Déclaration sur l’agression turque contre les Kurdes de Syrie

La décision du gouvernement américain de retirer ses forces du Kurdistan syrien alors que cette région fait face à une agression de l’armée turque place l’Europe dans une situation d’exceptionnelle gravité. Cela nous pousse, nous militants de l’unité européenne, d’appeler l’Union et ses Etats-membres à réagir aussi vigoureusement que possible.

Les Kurdes constituent une force laïque et progressiste dans un Moyen-Orient en proie à la montée de l’islamisme. Ils se sont particulièrement signalés dans le combat contre la barbarie islamiste en Irak et en Syrie, surtout dans ce dernier pays où, au nom de la coalition internationale contre Daech, ils ont lutté au sol presque seul contre cette organisation criminelle fanatique au prix de 11000 morts : rappelons, entre autres faits d’armes, leur héroïque et victorieuse défense de la ville de Kobané en 2015.

L’agression militaire turque contre les Kurdes ne nous surprend pas. Les gouvernements turcs ont presque toujours brutalement réprimé les mouvements autonomistes kurdes, parfois avec de grands massacres de population comme entre 1984 et 1999 : de 30 à 40000 morts et 400000 déplacés. Dans l’offensive militaire actuelle, il y a donc lieu de craindre le pire, d’autant que l’armée la mène en se servant largement de supplétifs islamistes.
S’il se confirme, l’abandon par le gouvernement américain des Kurdes de Syrie, trahison d’amis et d’alliés, n’est pas seulement un acte moralement méprisable. Il cause un préjudice grave à nos intérêts et à nos valeurs en ôtant tout crédit à l’action de nos pays au Moyen-Orient et en affaiblissant considérablement la lutte contre le terrorisme islamiste : fuite de nombreux militants de Daech détenus dans les prisons kurdes et risque de reprise d’activité de cette organisation criminelle à la fois au Moyen-Orient et en Europe. D’ailleurs l’actuel pouvoir turc, lui-même de tendance islamiste, s’est toujours comporté vis-à-vis de Daech de manière ambigüe quand il ne l’a pas aidé en sous-main.

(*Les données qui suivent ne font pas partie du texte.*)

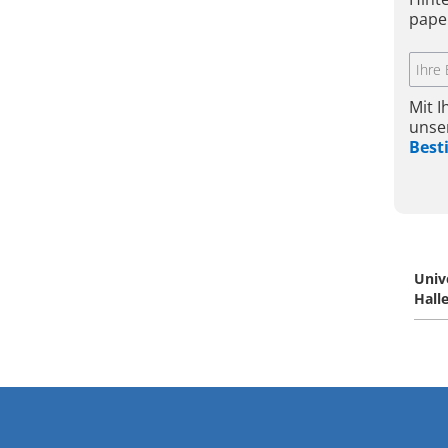
pape
Mit 
unse
Bes
Univ
Hall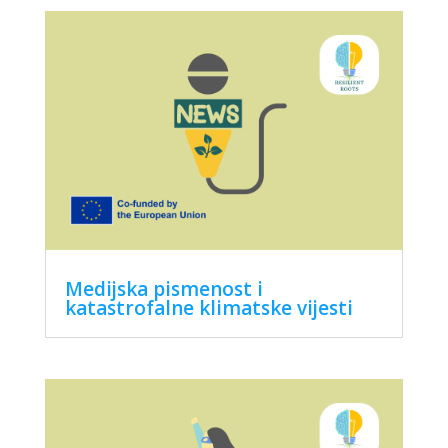
Medijska pismenost i
katastrofalne klimatske vijesti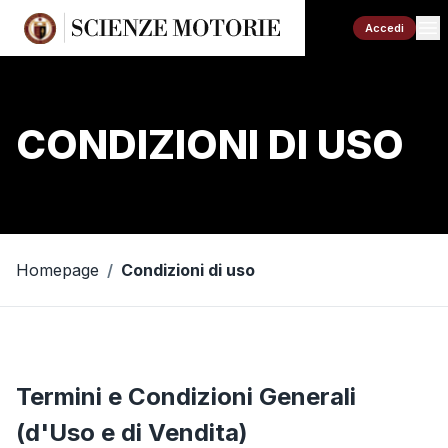
Accedi
CONDIZIONI DI USO
Homepage
/
Condizioni di uso
Termini e Condizioni Generali
(d'Uso e di Vendita)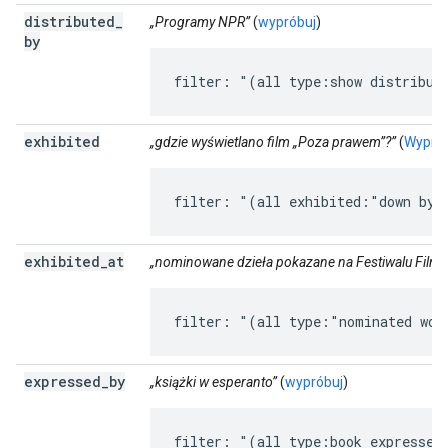
distributed
_
„Programy NPR”
(
wypróbuj
)
by
filter: "(all type:show distribut
exhibited
„gdzie wyświetlano film „Poza prawem”?”
(
Wypró
filter: "(all exhibited:"down by 
exhibited
_
at
„nominowane dzieła pokazane na Festiwalu Film
filter: "(all type:"nominated wor
expressed
_
by
„książki w esperanto”
(
wypróbuj
)
filter: "(all type:book expressed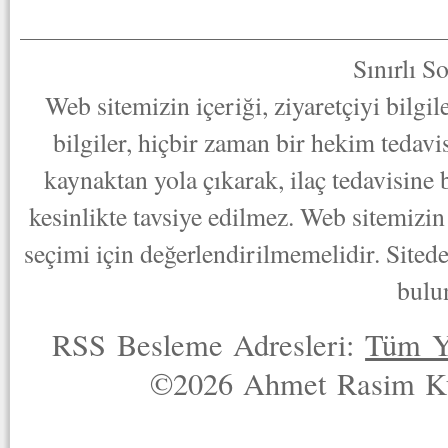
Sınırlı S
Web sitemizin içeriği, ziyaretçiyi bilgi
bilgiler, hiçbir zaman bir hekim tedav
kaynaktan yola çıkarak, ilaç tedavisine
kesinlikte tavsiye edilmez. Web sitemizin 
seçimi için değerlendirilmemelidir. Sited
bulu
RSS Besleme Adresleri:
Tüm Y
©2026 Ahmet Rasim Küç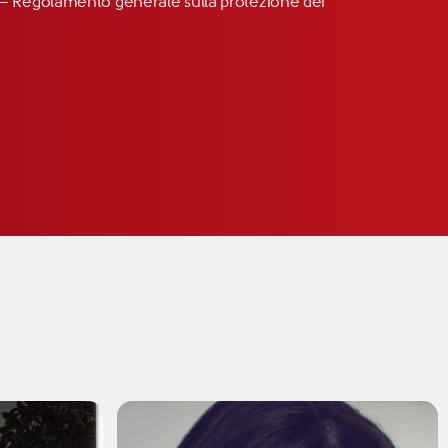
R” – Regolamento generale sulla protezione dei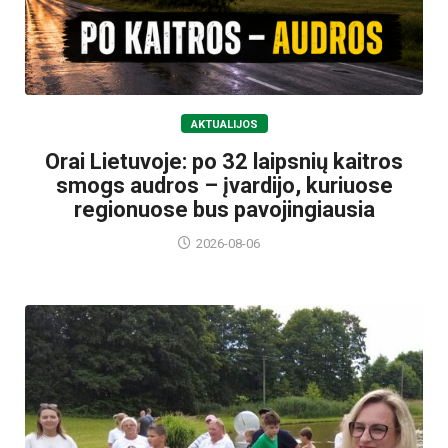
AKTUALIJOS
Orai Lietuvoje: po 32 laipsnių kaitros
smogs audros – įvardijo, kuriuose
regionuose bus pavojingiausia
2026-08-06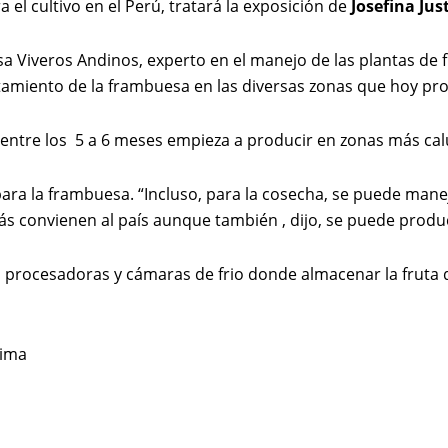
l cultivo en el Perú, tratará la exposición de
Josefina Jus
sa Viveros Andinos, experto en el manejo de las plantas de
amiento de la frambuesa en las diversas zonas que hoy pr
 entre los 5 a 6 meses empieza a producir en zonas más cal
para la frambuesa. “Incluso, para la cosecha, se puede manej
s convienen al país aunque también , dijo, se puede produc
 procesadoras y cámaras de frio donde almacenar la fruta 
Lima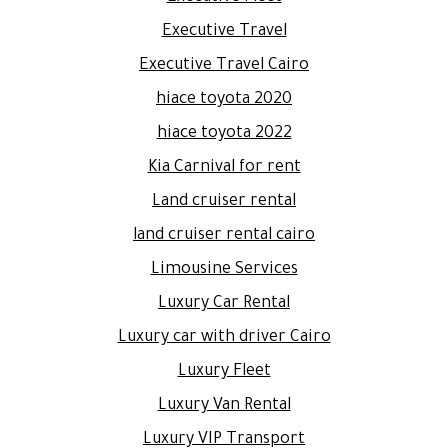
Executive Travel
Executive Travel Cairo
hiace toyota 2020
hiace toyota 2022
Kia Carnival for rent
Land cruiser rental
land cruiser rental cairo
Limousine Services
Luxury Car Rental
Luxury car with driver Cairo
Luxury Fleet
Luxury Van Rental
Luxury VIP Transport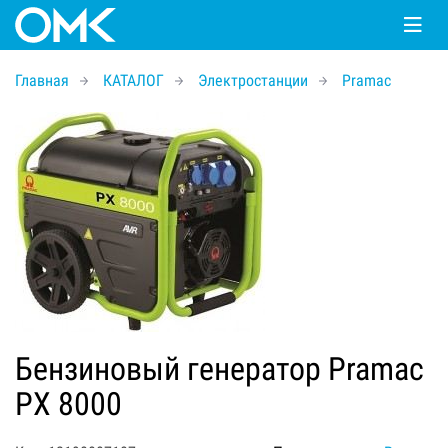
Главная
КАТАЛОГ
Электростанции
Pramac
Бензиновый генератор Pramac
PX 8000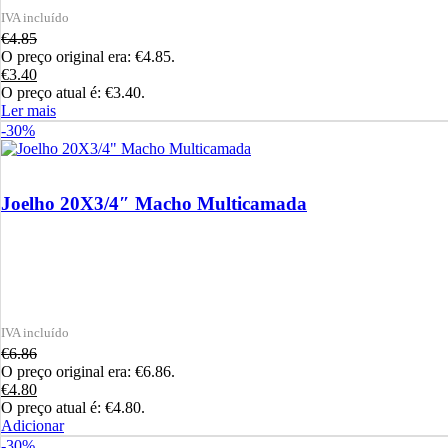
€
4.85
O preço original era: €4.85.
€
3.40
O preço atual é: €3.40.
Ler mais
-30%
Joelho 20X3/4″ Macho Multicamada
€
6.86
O preço original era: €6.86.
€
4.80
O preço atual é: €4.80.
Adicionar
-30%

Face à cet abandon américain, l’Europe se trouve en première ligne, obligée d’agir seule si elle veut éviter le déshonneur et le déclassement. Elle doit pour cela utiliser tous les moyens à sa disposition, éventuellement selon une progression tactique :

  • en premier lieu une condamnation dure de l’agression par l’Union européenne et le rejet du chantage turc sur l’immigration;
  • ensuite l’arrêt définitif des négociations d’adhésion de la Turquie ;
  • l’imposition de sanctions économiques, financières et personnelles contre le pays et ses dirigeants, y compris la mise en cause de l’union douanière ;
  • la rupture des relations diplomatiques ;
  • la mobilisation de l’initiative européenne d’intervention lancée en juin 2018 ;
  • la constitution d’un pôle de défense des pays de l’Union européenne au sein de l’OTAN pouvant agir de manière autonome.

Au delà de ces mesures, l’Union européenne doit impérativement saisir la portée de cet événement pour mettre sur pied sans délai une véritable et ambitieuse politique extérieure incluant diplomatie, sécurité et défense et assumer ainsi la place dans le monde et le rôle géopolitique d’un ensemble de 500 millions d’habitants.
Nous demandons à nos organisations-mères respectives, le Mouvement européen national et la Fédération française des Maisons de l’Europe, de prendre cette déclaration à leur compte et de la rendre publique.

 

Le Mouvement européen 56 et la Maison de l’Europe du Morbihan-Bretagne Sud.